The classification of its people helped greatly with speeding up the process of “purging”. This categorization efficiency would be seen decades later during the Kurdish genocide. Disputes or disagreements against the Soviet party, however logical, were seen as a hostile threat to national security. The Soviets saw themselves as well oiled machine and those that went against Soviet ideology were kinks that needed to be taken out.
During this time Stalin’s power was heavily consolidated. The NKVD, which at first operated in secret, became a public oppressor and acted on the same scale as the red army, maybe even larger. But they were still obscure. The NKVD officers had no names to identify them, and they were given little to no orders from Stalin. Instead they were given free reign to enact “law and order” however they saw fit.
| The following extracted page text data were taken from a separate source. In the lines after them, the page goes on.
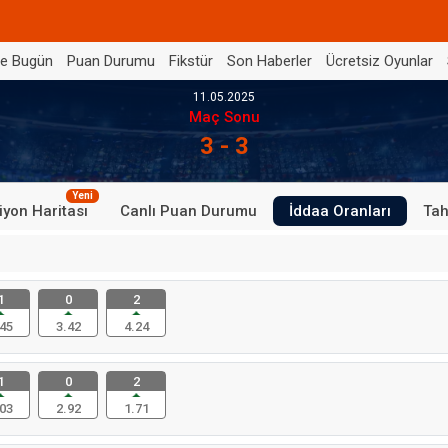
de Bugün
Puan Durumu
Fikstür
Son Haberler
Ücretsiz Oyunlar
11.05.2025
Maç Sonu
3 - 3
Yeni
iyon Haritası
Canlı Puan Durumu
İddaa Oranları
Tah
1
0
2
45
3.42
4.24
1
0
2
03
2.92
1.71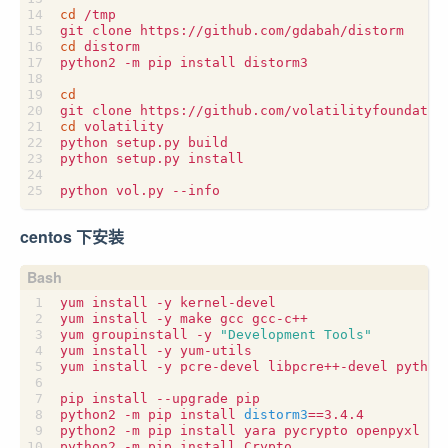
cd
 /tmp

cd
 distorm

python2 -m pip install distorm3

cd
cd
 volatility

python setup.py build

python setup.py install

centos 下安装
yum install -y kernel-devel

yum install -y make gcc gcc-c++

yum groupinstall -y 
"Development Tools"
yum install -y yum-utils

yum install -y pcre-devel libpcre++-devel python-
pip install --upgrade pip

python2 -m pip install 
distorm3
==
3.4.4

python2 -m pip install yara pycrypto openpyxl ujs
python2 -m pip install Crypto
Another way the Soviets successfully simplified the “purges” was by encouraging denunciations. Citizens were encouraged to point out “Anti-Soviet” citizens. They were to be seen as national heroes. Some saw this as a way to settle old scores; neighbors turned on each other so did friends and family. Denunciations became the most widespread and most used tool in the Soviets arsenal during the purges. The NKVD mainly worked from what the citizens said about each other. Denunciations also heavily benefitted political careerist. It was a very easy way to get ahead.
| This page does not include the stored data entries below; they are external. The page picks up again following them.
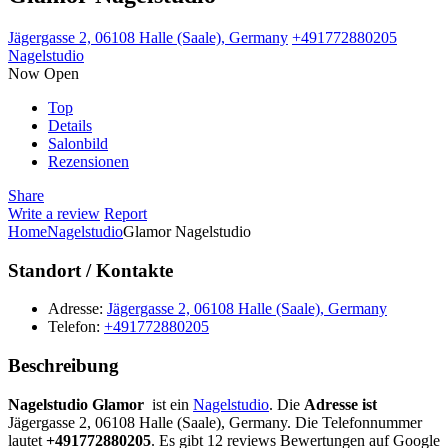
Jägergasse 2, 06108 Halle (Saale), Germany
+491772880205
Nagelstudio
Now Open
Top
Details
Salonbild
Rezensionen
Share
Write a review
Report
Home
Nagelstudio
Glamor Nagelstudio
Standort / Kontakte
Adresse:
Jägergasse 2, 06108 Halle (Saale), Germany
Telefon:
+491772880205
Beschreibung
Nagelstudio Glamor
ist ein
Nagelstudio
. Die
Adresse ist
Jägergasse 2, 06108 Halle (Saale), Germany. Die Telefonnummer
lautet
+491772880205
. Es gibt 12 reviews Bewertungen auf Google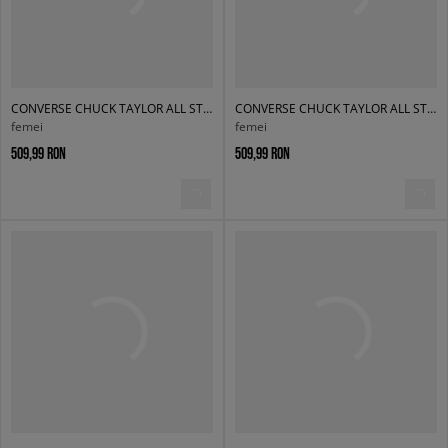
CONVERSE CHUCK TAYLOR ALL STAR ELEMENTS BOOT
CONVERSE CHUCK TAYLOR ALL STAR ELEMENTS BOOT
femei
femei
509,99 RON
509,99 RON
The purges started against political opponents (real or imagined) and branched out from there. One of the official goals of the Russian purges was to “liquidate the kulaks as a class” Stalin himself stated this. This statement, and the actions following, dramatically changed Russians citizens’ and the world’s view on Soviet practices. It was the most radical form of political action that had ever taken place under Soviet watch. This “political” action fused perfectly with “military” action. Stalin’s red army was one of the main gears keeping the Soviet machine going; consequently the red army was also an incredibly important asset during the purges. 2 million peasants were deported for being accused of kulak status and the red army oversaw their deportation. During this time of mass deportation a reported number of 6 million peasants died of famine.
The Purges are not considered genocide because there was no particular group targeted; everyone’s safety and lives were in jeopardy. But this doesn’t mean there wasn’t prejudice against certain groups. Recent research indicates: the aristocratic, those living in border regions, minority nationalities, and those with foreign contacts were seen as part of the enemy of the Soviets. A guilty individual was seen as a virus hence anybody they had contact with (friends, family, coworkers) were automatically suspect.
Despite the fact that the purges were widespread and prevalent through almost all of Russia there was very little recorded via government documents. In the 1960’s the USSR fully acknowledged “The Great Purge” by stating, “an event of mass repression had transpired”. It was also made clear that most of the confessions made during interrogation, torture, and trial were false.
Horrific atrocities were committed and yet Stalin’s political ideas still exist to this day. His view is an optimistic one that wants the betterment of all over the betterment of one. Therefore it is easy to see why it has not died out. Stalin’s political system evokes a sense of hope, however false that hope may be, it is still considered hope.